In der SRF-User-Community ist der Besuch des Papstes in Genf umstritten. Das Bistum Lausanne Genf Freiburg kann sich den anstehenden Besuch gar nicht leisten und sucht nun Unterstützung bei den Gläubigen und Pfarreien.

An der Messe werden rund 40'000 Besucher erwartet. Das setzt Sicherheitspersonal und Infrastruktur voraus, was entsprechend teuer ist.

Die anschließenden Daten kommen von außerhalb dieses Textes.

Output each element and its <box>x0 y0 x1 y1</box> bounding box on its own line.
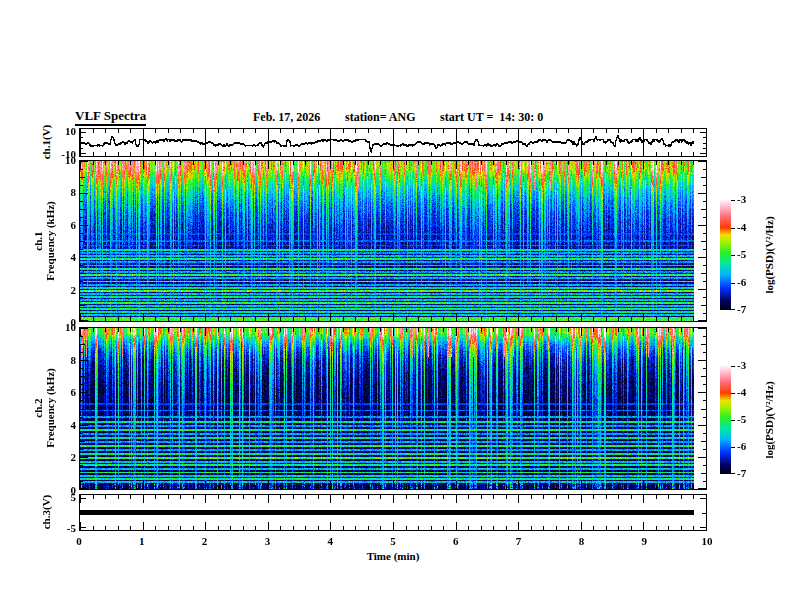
tick-mark <box>556 526 557 530</box>
tick-mark <box>406 317 407 321</box>
tick-mark <box>280 495 281 499</box>
tick-mark <box>456 313 457 321</box>
tick-mark <box>180 152 181 156</box>
colorbar-tick-label: -5 <box>737 248 746 260</box>
tick-mark <box>293 129 294 133</box>
tick-mark <box>205 328 206 336</box>
tick-mark <box>305 129 306 133</box>
tick-mark <box>693 129 694 133</box>
tick-mark <box>330 161 331 169</box>
tick-mark <box>681 485 682 489</box>
tick-mark <box>681 317 682 321</box>
tick-mark <box>703 143 706 144</box>
tick-mark <box>731 283 735 284</box>
tick-mark <box>701 409 706 410</box>
tick-mark <box>556 317 557 321</box>
tick-mark <box>731 228 735 229</box>
tick-mark <box>280 317 281 321</box>
tick-mark <box>693 152 694 156</box>
tick-mark <box>668 526 669 530</box>
tick-mark <box>701 177 706 178</box>
tick-mark <box>568 495 569 499</box>
tick-mark <box>618 328 619 332</box>
tick-mark <box>380 328 381 332</box>
ch2-spec-axis-label-line2: Frequency (kHz) <box>44 368 56 448</box>
tick-mark <box>80 289 88 290</box>
tick-mark <box>105 161 106 165</box>
tick-mark <box>343 495 344 499</box>
tick-mark <box>493 152 494 156</box>
tick-mark <box>531 152 532 156</box>
tick-mark <box>431 129 432 133</box>
tick-mark <box>93 328 94 332</box>
tick-mark <box>406 152 407 156</box>
tick-mark <box>701 376 706 377</box>
tick-mark <box>506 526 507 530</box>
tick-mark <box>168 495 169 499</box>
tick-mark <box>703 148 706 149</box>
tick-mark <box>380 317 381 321</box>
ch1-spec-axis-label-line1: ch.1 <box>32 201 44 281</box>
tick-mark <box>218 485 219 489</box>
tick-mark <box>80 352 83 353</box>
tick-mark <box>393 481 394 489</box>
tick-mark <box>130 317 131 321</box>
tick-mark <box>205 161 206 169</box>
colorbar-tick-label: -4 <box>737 221 746 233</box>
tick-mark <box>330 328 331 336</box>
tick-mark <box>243 129 244 133</box>
tick-mark <box>293 161 294 165</box>
tick-mark <box>93 495 94 499</box>
tick-mark <box>531 129 532 133</box>
tick-mark <box>556 152 557 156</box>
tick-mark <box>355 485 356 489</box>
tick-mark <box>418 317 419 321</box>
tick-mark <box>593 526 594 530</box>
tick-mark <box>698 320 706 321</box>
tick-mark <box>180 328 181 332</box>
tick-mark <box>255 317 256 321</box>
tick-mark <box>431 485 432 489</box>
tick-mark <box>431 152 432 156</box>
tick-mark <box>531 328 532 332</box>
tick-mark <box>481 152 482 156</box>
tick-mark <box>493 328 494 332</box>
tick-mark <box>698 193 706 194</box>
tick-mark <box>393 495 394 503</box>
ch1-spec-axis-label-line2: Frequency (kHz) <box>44 201 56 281</box>
ch1-waveform-panel <box>79 128 707 157</box>
tick-mark <box>105 152 106 156</box>
tick-mark <box>305 495 306 499</box>
tick-mark <box>205 313 206 321</box>
tick-mark <box>268 495 269 503</box>
tick-mark <box>543 152 544 156</box>
tick-mark <box>255 495 256 499</box>
tick-mark <box>155 129 156 133</box>
tick-mark <box>80 488 88 489</box>
tick-mark <box>703 137 706 138</box>
tick-mark <box>606 485 607 489</box>
tick-mark <box>731 420 735 421</box>
tick-mark <box>618 152 619 156</box>
tick-mark <box>80 241 85 242</box>
tick-mark <box>703 265 706 266</box>
tick-mark <box>255 485 256 489</box>
tick-mark <box>656 485 657 489</box>
tick-mark <box>393 313 394 321</box>
tick-mark <box>693 328 694 332</box>
tick-mark <box>80 473 85 474</box>
tick-mark <box>193 495 194 499</box>
tick-mark <box>581 481 582 489</box>
tick-mark <box>703 465 706 466</box>
tick-mark <box>481 317 482 321</box>
tick-mark <box>731 393 735 394</box>
tick-mark <box>93 317 94 321</box>
tick-mark <box>80 392 88 393</box>
tick-mark <box>318 152 319 156</box>
tick-mark <box>543 495 544 499</box>
tick-mark <box>568 152 569 156</box>
tick-mark <box>568 161 569 165</box>
tick-mark <box>568 328 569 332</box>
tick-mark <box>168 328 169 332</box>
tick-mark <box>105 526 106 530</box>
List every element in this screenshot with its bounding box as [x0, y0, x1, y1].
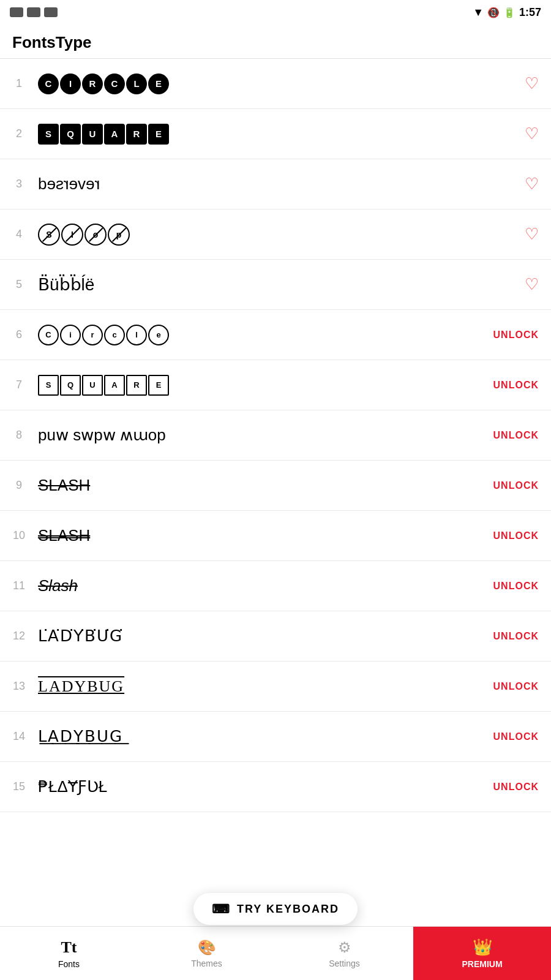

Zwei Millionen Franken, genauer gesagt.

In der SRF-Community plädiert die eine Seite dafür, dass sich das Bistum selber um das Geld kümmern muss, während die andere Seite erwarten würde, dass der Vatikan die Kosten übernimmt.

Teures Genf

Hat der Finanzverwalter Jean-Baptiste Henry de Diesbach denn überhaupt beim Vatikan um Unterstützung gebeten? «Nein», sagt der Finanzverwalter auf Anfrage. Weil er wisse, dass Rom in solchen Fällen keine Hilfe beisteuere.

Wenn der Vatikan jemanden finanziell unterstützen soll, dann nicht die reiche Schweiz, sondern dann lieber ein armes Land.
Autor: J.-Baptiste Henry de DiesbachVermögensverwalter Bistum Genf Lausanne Freiburg

Das Problem am Besuch in der Schweiz seien die hohen Preise. «In anderen Ländern benötigen solche Besuche sehr viel weniger Geld.» In Genf hingegen sei alles sehr teuer: Die Löhne und die Infrastruktur. Da gebe es keinen Vergleich zu einem armen Land.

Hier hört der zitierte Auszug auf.